If you’re looking for an example of an actor with a sound body of work who never had to overextend himself to achieve, look no further than Larenz Tate. The 38-year-old multifaceted talent has been wooing audiences for 4 decades and counting in a wide range of scene-stealing roles.
Tate’s rare opportunities to meticulously choose his roles has stuffed his filmography with a healthy amount of classics to add next to his name. From his portrayal as the Black woman’s Shakespeare in Love Jones to fed up war vet in Dead Presidents to the unofficial titular character in Menace II Society, his legacy has been cemented in stone for some time now.
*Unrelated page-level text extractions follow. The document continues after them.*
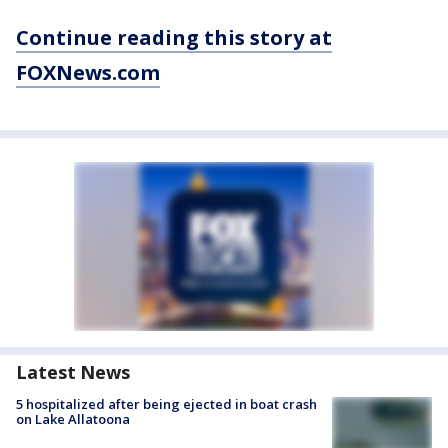
Continue reading this story at
FOXNews.com
Latest News
5 hospitalized after being ejected in boat crash
on Lake Allatoona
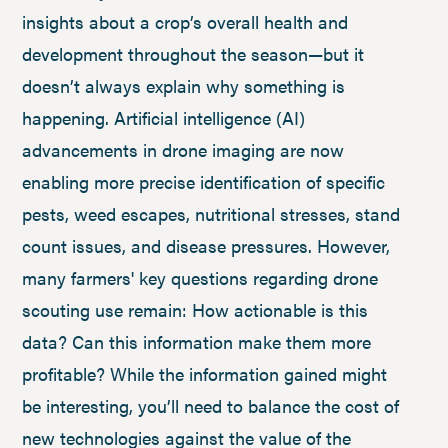
insights about a crop’s overall health and
development throughout the season—but it
doesn’t always explain why something is
happening. Artificial intelligence (AI)
advancements in drone imaging are now
enabling more precise identification of specific
pests, weed escapes, nutritional stresses, stand
count issues, and disease pressures. However,
many farmers' key questions regarding drone
scouting use remain: How actionable is this
data? Can this information make them more
profitable? While the information gained might
be interesting, you’ll need to balance the cost of
new technologies against the value of the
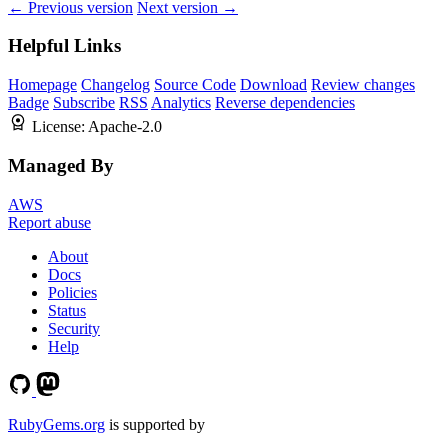
← Previous version
Next version →
Helpful Links
Homepage
Changelog
Source Code
Download
Review changes
Badge
Subscribe
RSS
Analytics
Reverse dependencies
License:
Apache-2.0
Managed By
AWS
Report abuse
About
Docs
Policies
Status
Security
Help
RubyGems.org
is supported by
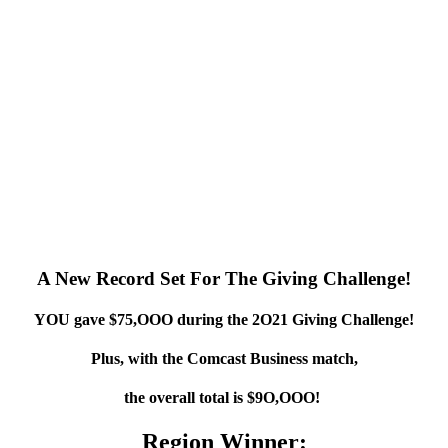
A New Record Set For The Giving Challenge!
YOU gave $75,OOO during the 2O21 Giving Challenge!
Plus, with the Comcast Business match,
the overall total is $9O,OOO!
Region Winner:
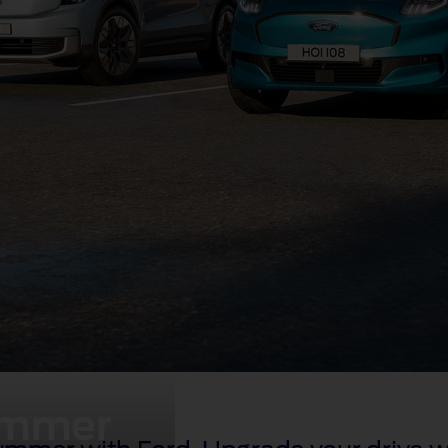
summer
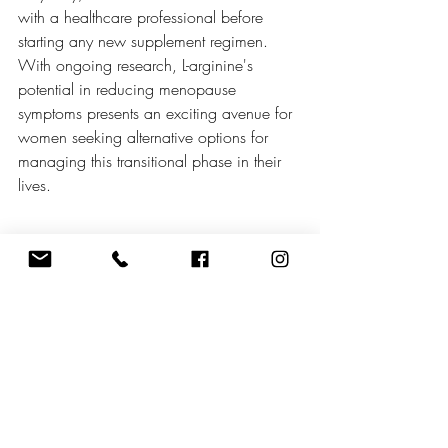
with a healthcare professional before 
starting any new supplement regimen. 
With ongoing research, L-arginine's 
potential in reducing menopause 
symptoms presents an exciting avenue for 
women seeking alternative options for 
managing this transitional phase in their 
lives.
Recent Posts
See All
Speaking of classics, Tate’s follow-up to Menace II Society with 1994’s The Inkwell falls on the more storied side of his body of work but doesn’t get its just due thanks to the incredible reception of the aforementioned hood flick.
Larenz can attest to this as he sits down with Hip-Hop Wired to discuss Inkwell’s impact on its 20-year anniversary, dispute being initially slept-on.
“At the time it came out, it wasn’t a big impact like Menace,” he remembers. “We weren’t known to be a diverse audience–which we are. It was really good that people over the years started to slowly say, ‘O.K. This is a movie about the Black experience.”
The slow burn proved to be the best source of heat as The Inkwell is now considered to be a cult classic. Tate is hoping his most recent film, BET’s Gun Hill, will live on to see the same good fortune.